ABOUT THIS EXERCISE — Where a picture appears, leave it out, and transcribe all the lines below exactly.
RECORD SET START
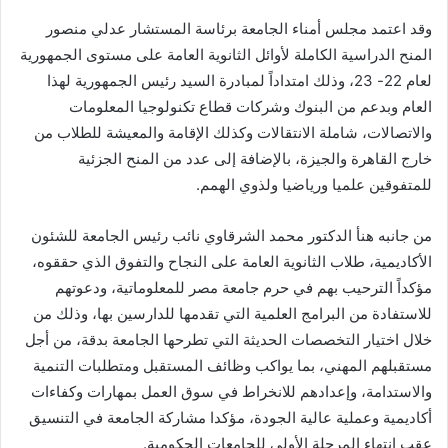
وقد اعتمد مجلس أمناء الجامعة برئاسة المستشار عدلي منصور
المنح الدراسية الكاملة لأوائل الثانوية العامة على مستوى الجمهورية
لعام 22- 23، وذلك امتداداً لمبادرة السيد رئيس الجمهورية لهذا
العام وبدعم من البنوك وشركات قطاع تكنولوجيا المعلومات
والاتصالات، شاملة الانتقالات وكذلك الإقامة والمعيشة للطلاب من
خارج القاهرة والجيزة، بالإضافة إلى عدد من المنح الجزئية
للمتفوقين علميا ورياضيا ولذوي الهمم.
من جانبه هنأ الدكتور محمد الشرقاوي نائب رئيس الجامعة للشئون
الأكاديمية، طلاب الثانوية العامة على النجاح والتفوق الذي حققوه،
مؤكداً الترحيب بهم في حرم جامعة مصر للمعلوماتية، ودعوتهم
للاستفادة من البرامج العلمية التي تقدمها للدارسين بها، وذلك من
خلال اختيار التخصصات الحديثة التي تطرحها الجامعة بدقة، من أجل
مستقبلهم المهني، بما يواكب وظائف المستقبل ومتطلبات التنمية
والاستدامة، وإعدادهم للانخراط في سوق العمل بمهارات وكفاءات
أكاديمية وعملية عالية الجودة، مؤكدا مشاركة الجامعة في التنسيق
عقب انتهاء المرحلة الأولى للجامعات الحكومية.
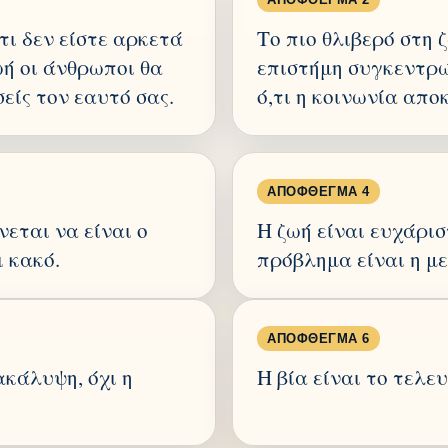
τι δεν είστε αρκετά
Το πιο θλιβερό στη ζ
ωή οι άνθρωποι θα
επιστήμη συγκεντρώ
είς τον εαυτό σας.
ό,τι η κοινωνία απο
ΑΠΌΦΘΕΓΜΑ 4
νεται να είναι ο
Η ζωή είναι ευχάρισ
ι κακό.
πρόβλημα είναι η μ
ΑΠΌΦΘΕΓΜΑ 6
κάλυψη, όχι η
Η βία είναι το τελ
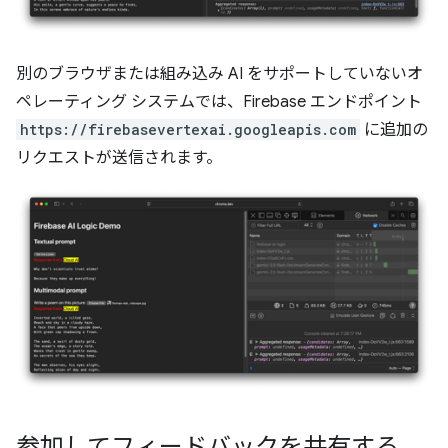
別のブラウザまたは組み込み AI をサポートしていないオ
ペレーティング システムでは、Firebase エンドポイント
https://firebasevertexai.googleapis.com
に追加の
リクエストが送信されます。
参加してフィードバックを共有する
RECORD SET END
TASK OUTPUT —
وقد اعتمد مجلس أمناء الجامعة برئاسة المستشار عدلي منصور
المنح الدراسية الكاملة لأوائل الثانوية العامة على مستوى الجمهورية
لعام 22- 23، وذلك امتداداً لمبادرة السيد رئيس الجمهورية لهذا
العام وبدعم من البنوك وشركات قطاع تكنولوجيا المعلومات
والاتصالات، شاملة الانتقالات وكذلك الإقامة والمعيشة للطلاب من
خارج القاهرة والجيزة، بالإضافة إلى عدد من المنح الجزئية
للمتفوقين علميا ورياضيا ولذوي الهمم.
من جانبه هنأ الدكتور محمد الشرقاوي نائب رئيس الجامعة للشئون
الأكاديمية، طلاب الثانوية العامة على النجاح والتفوق الذي حققوه،
مؤكداً الترحيب بهم في حرم جامعة مصر للمعلوماتية، ودعوتهم
للاستفادة من البرامج العلمية التي تقدمها للدارسين بها، وذلك من
خلال اختيار التخصصات الحديثة التي تطرحها الجامعة بدقة، من أجل
مستقبلهم المهني، بما يواكب وظائف المستقبل ومتطلبات التنمية
والاستدامة، وإعدادهم للانخراط في سوق العمل بمهارات وكفاءات
أكاديمية وعملية عالية الجودة، مؤكدا مشاركة الجامعة في التنسيق
عقب انتهاء المرحلة الأولى للجامعات الحكومية.
τι δεν είστε αρκετά
Το πιο θλιβερό στη ζ
ωή οι άνθρωποι θα
επιστήμη συγκεντρώ
είς τον εαυτό σας.
ό,τι η κοινωνία απο
ΑΠΌΦΘΕΓΜΑ 4
νεται να είναι ο
Η ζωή είναι ευχάρισ
ι κακό.
πρόβλημα είναι η μ
ΑΠΌΦΘΕΓΜΑ 6
κάλυψη, όχι η
Η βία είναι το τελ
別のブラウザまたは組み込み AI をサポートしていないオ
ペレーティング システムでは、Firebase エンドポイント
https://firebasevertexai.googleapis.com
に追加の
リクエストが送信されます。
参加してフィードバックを共有する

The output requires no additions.